I was having an issue where my Outlook was running frustratingly slow. Anything I tried to do in Outlook was sluggish, and especially opening, writing, and replying to emails was very painful. I would open an email and watch the ribbon load piece by piece across the top as it tried to load, and this could take 10 seconds or so for any email. Anything in Outlook was like this, as I tried to do anything and it was just load everything very slowly.
For this PC, it's just a standard office PC with low specs to do the work. What I read, and observed through Task Manager, Outlook is using GPU to help with its processing. This basic office PC doesn't have a powerful GPU, so this was making it even slower.
I found an article that suggested to disable hardware acceleration for Outlook. I did this and my Outlook has ran perfectly since, very quick and very snappy.

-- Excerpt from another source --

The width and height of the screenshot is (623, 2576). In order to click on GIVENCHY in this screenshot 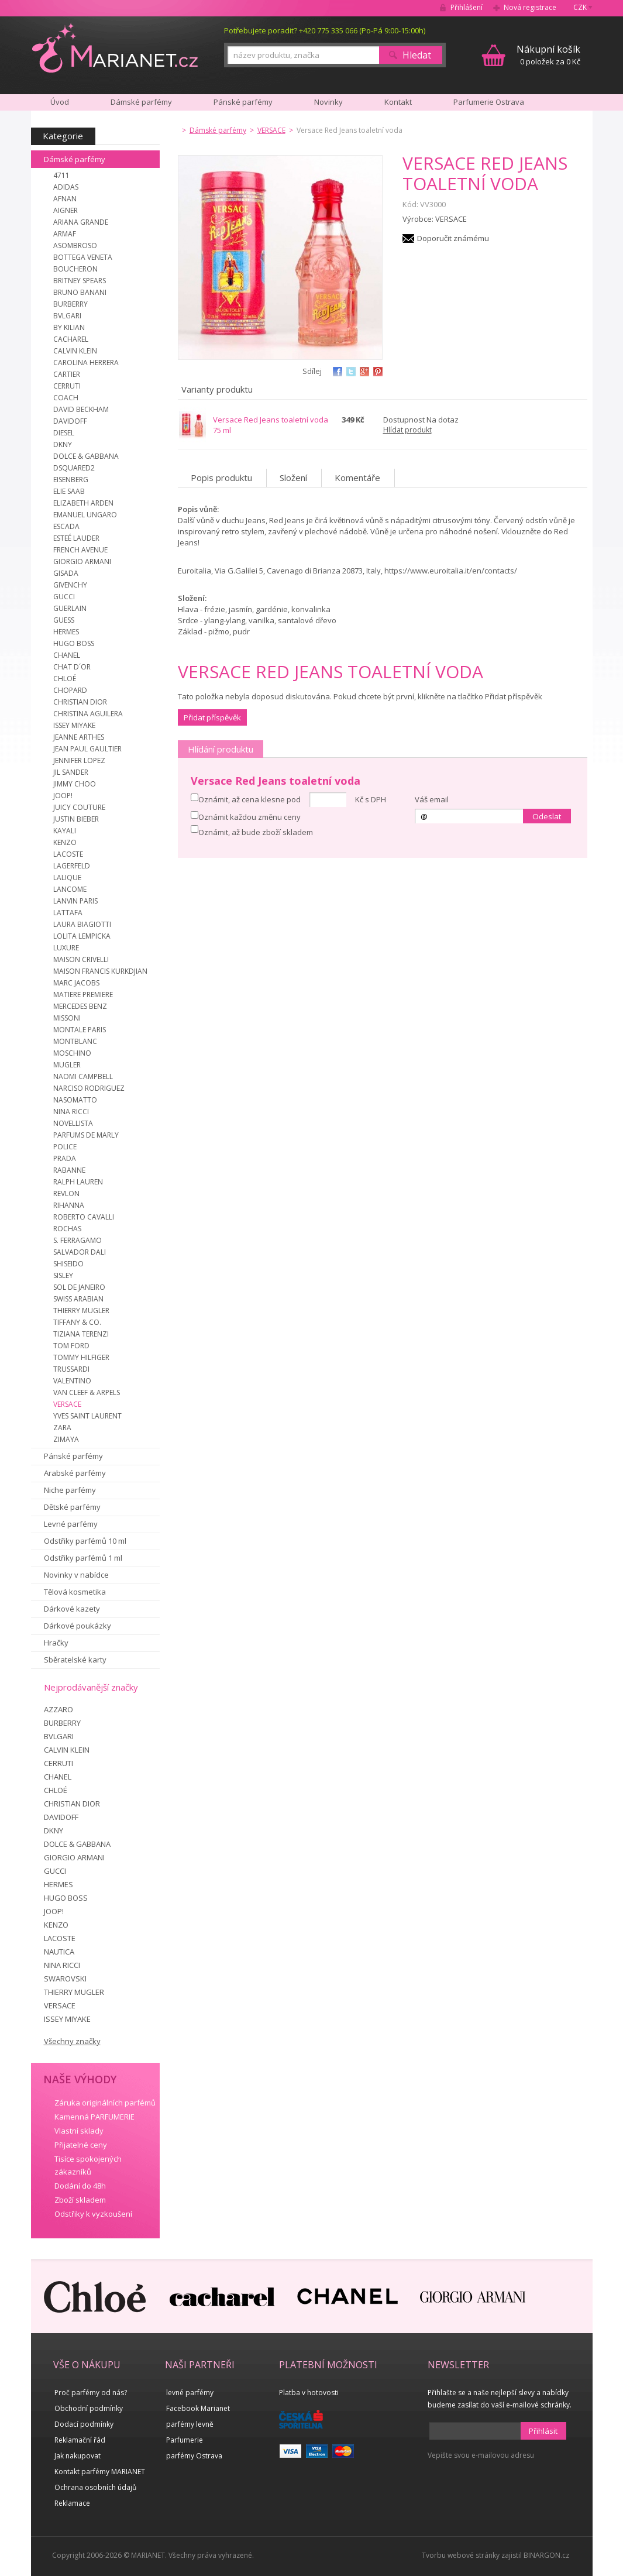, I will do `click(70, 585)`.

This was a huge quality of life improvement.
I created a registry key at: HKEY_CURRENT_USER\SOFTWARE\Microsoft\Office\16.0\Common\Graphics
DWORD(32-bit): DisableHardwareAcceleration 1
After this, a reboot is necessary.
Just sharing this in case it helps someone else with the same issue.
1 Reply
- Miroslav1Copper Contributor
Nice tip — disabling GPU acceleration can definitely help on low-spec office PCs where the graphics stack becomes the bottleneck.
Quick PSA before anyone edits the registry: make a backup first, so you can roll back if something goes wrong.
How to back up the Windows Registry (safe approach)
Option A (recommended): export just the key you’re changing
- Press Win + R, type regedit, press Enter
- Navigate to:
HKEY_CURRENT_USER\SOFTWARE\Microsoft\Office\16.0\Common\Graphics - Right-click Graphics → Export
- Save the file as something like: Outlook_Graphics_Backup.reg
To restore later: double-click the saved .reg file (or in Regedit: File → Import), then reboot/sign out-in.
Option B: create a System Restore Point (extra safety net)
- Open Start → search Create a restore point
- Select your system drive (usually C:) → Configure (turn protection on if needed)
- Click Create and name it (e.g., “Before Outlook registry tweak”)
That way you can undo more broadly if needed.
Also worth noting: on some Office builds there’s an Office UI setting for hardware graphics acceleration, but the registry method is great for enforcing it when the UI option isn’t present or doesn’t stick.
Thanks for sharing — this will save people a lot of frustration.